| Task statement |
Each entry must be output exactly as it appears.

Items from a data source:
▼

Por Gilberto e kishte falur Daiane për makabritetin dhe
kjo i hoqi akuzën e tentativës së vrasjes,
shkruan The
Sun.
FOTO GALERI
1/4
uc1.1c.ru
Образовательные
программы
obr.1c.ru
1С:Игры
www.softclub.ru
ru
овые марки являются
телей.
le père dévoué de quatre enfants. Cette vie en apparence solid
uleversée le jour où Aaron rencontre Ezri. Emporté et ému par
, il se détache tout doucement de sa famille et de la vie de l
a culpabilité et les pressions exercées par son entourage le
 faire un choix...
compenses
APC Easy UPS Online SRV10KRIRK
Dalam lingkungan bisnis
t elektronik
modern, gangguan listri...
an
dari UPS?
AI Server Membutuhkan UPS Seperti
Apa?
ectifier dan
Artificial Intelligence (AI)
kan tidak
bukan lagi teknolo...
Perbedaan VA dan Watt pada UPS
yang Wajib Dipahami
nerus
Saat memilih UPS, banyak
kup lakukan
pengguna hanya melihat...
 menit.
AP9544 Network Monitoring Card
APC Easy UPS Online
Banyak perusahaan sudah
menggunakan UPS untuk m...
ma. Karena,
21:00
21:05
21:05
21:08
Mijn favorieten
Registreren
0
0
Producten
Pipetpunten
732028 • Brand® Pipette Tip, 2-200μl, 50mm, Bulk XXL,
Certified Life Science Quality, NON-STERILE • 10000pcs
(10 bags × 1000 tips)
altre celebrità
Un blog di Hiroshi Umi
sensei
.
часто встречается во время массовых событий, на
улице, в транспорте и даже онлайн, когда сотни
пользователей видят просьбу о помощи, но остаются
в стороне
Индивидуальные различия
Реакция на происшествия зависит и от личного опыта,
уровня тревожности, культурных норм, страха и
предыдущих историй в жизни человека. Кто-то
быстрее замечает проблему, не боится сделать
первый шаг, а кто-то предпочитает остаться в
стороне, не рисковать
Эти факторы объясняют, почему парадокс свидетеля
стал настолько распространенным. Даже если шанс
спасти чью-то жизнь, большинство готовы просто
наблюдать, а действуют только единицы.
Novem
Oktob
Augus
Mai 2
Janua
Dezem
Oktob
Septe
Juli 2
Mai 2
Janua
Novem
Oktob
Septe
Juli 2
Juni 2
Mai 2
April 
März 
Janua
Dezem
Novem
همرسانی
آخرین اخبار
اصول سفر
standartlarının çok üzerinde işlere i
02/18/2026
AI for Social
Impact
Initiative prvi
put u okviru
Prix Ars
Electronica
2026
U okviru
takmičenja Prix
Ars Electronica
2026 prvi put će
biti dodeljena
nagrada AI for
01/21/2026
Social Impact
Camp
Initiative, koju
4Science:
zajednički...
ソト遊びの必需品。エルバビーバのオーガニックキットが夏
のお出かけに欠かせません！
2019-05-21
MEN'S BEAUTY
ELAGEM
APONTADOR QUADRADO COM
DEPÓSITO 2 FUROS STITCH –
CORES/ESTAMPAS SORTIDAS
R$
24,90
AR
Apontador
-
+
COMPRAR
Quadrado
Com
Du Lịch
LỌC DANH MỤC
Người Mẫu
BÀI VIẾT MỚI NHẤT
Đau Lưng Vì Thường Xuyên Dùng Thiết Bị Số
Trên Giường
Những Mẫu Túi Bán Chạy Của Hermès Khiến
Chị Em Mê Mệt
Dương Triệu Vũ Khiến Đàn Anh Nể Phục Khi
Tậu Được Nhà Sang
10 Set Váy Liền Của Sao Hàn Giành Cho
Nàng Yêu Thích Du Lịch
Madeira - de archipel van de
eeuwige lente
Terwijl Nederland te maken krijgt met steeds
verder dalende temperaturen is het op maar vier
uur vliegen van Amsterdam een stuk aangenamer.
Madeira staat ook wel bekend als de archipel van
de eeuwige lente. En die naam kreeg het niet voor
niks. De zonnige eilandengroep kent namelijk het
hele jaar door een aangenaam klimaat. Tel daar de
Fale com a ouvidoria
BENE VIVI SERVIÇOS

▲

| Finished task |
Por Gilberto e kishte falur Daiane për makabritetin dhe
kjo i hoqi akuzën e tentativës së vrasjes,
shkruan The
Sun.
FOTO GALERI
1/4
uc1.1c.ru
Образовательные
программы
obr.1c.ru
1С:Игры
www.softclub.ru
ru
овые марки являются
телей.
le père dévoué de quatre enfants. Cette vie en apparence solid
uleversée le jour où Aaron rencontre Ezri. Emporté et ému par
, il se détache tout doucement de sa famille et de la vie de l
a culpabilité et les pressions exercées par son entourage le
 faire un choix...
compenses
APC Easy UPS Online SRV10KRIRK
Dalam lingkungan bisnis
t elektronik
modern, gangguan listri...
an
dari UPS?
AI Server Membutuhkan UPS Seperti
Apa?
ectifier dan
Artificial Intelligence (AI)
kan tidak
bukan lagi teknolo...
Perbedaan VA dan Watt pada UPS
yang Wajib Dipahami
nerus
Saat memilih UPS, banyak
kup lakukan
pengguna hanya melihat...
 menit.
AP9544 Network Monitoring Card
APC Easy UPS Online
Banyak perusahaan sudah
menggunakan UPS untuk m...
ma. Karena,
21:00
21:05
21:05
21:08
Mijn favorieten
Registreren
0
0
Producten
Pipetpunten
732028 • Brand® Pipette Tip, 2-200μl, 50mm, Bulk XXL,
Certified Life Science Quality, NON-STERILE • 10000pcs
(10 bags × 1000 tips)
altre celebrità
Un blog di Hiroshi Umi
sensei
.
часто встречается во время массовых событий, на
улице, в транспорте и даже онлайн, когда сотни
пользователей видят просьбу о помощи, но остаются
в стороне
Индивидуальные различия
Реакция на происшествия зависит и от личного опыта,
уровня тревожности, культурных норм, страха и
предыдущих историй в жизни человека. Кто-то
быстрее замечает проблему, не боится сделать
первый шаг, а кто-то предпочитает остаться в
стороне, не рисковать
Эти факторы объясняют, почему парадокс свидетеля
стал настолько распространенным. Даже если шанс
спасти чью-то жизнь, большинство готовы просто
наблюдать, а действуют только единицы.
Novem
Oktob
Augus
Mai 2
Janua
Dezem
Oktob
Septe
Juli 2
Mai 2
Janua
Novem
Oktob
Septe
Juli 2
Juni 2
Mai 2
April 
März 
Janua
Dezem
Novem
همرسانی
آخرین اخبار
اصول سفر
standartlarının çok üzerinde işlere i
02/18/2026
AI for Social
Impact
Initiative prvi
put u okviru
Prix Ars
Electronica
2026
U okviru
takmičenja Prix
Ars Electronica
2026 prvi put će
biti dodeljena
nagrada AI for
01/21/2026
Social Impact
Camp
Initiative, koju
4Science:
zajednički...
ソト遊びの必需品。エルバビーバのオーガニックキットが夏
のお出かけに欠かせません！
2019-05-21
MEN'S BEAUTY
ELAGEM
APONTADOR QUADRADO COM
DEPÓSITO 2 FUROS STITCH –
CORES/ESTAMPAS SORTIDAS
R$
24,90
AR
Apontador
-
+
COMPRAR
Quadrado
Com
Du Lịch
LỌC DANH MỤC
Người Mẫu
BÀI VIẾT MỚI NHẤT
Đau Lưng Vì Thường Xuyên Dùng Thiết Bị Số
Trên Giường
Những Mẫu Túi Bán Chạy Của Hermès Khiến
Chị Em Mê Mệt
Dương Triệu Vũ Khiến Đàn Anh Nể Phục Khi
Tậu Được Nhà Sang
10 Set Váy Liền Của Sao Hàn Giành Cho
Nàng Yêu Thích Du Lịch
Madeira - de archipel van de
eeuwige lente
Terwijl Nederland te maken krijgt met steeds
verder dalende temperaturen is het op maar vier
uur vliegen van Amsterdam een stuk aangenamer.
Madeira staat ook wel bekend als de archipel van
de eeuwige lente. En die naam kreeg het niet voor
niks. De zonnige eilandengroep kent namelijk het
hele jaar door een aangenaam klimaat. Tel daar de
Fale com a ouvidoria
BENE VIVI SERVIÇOS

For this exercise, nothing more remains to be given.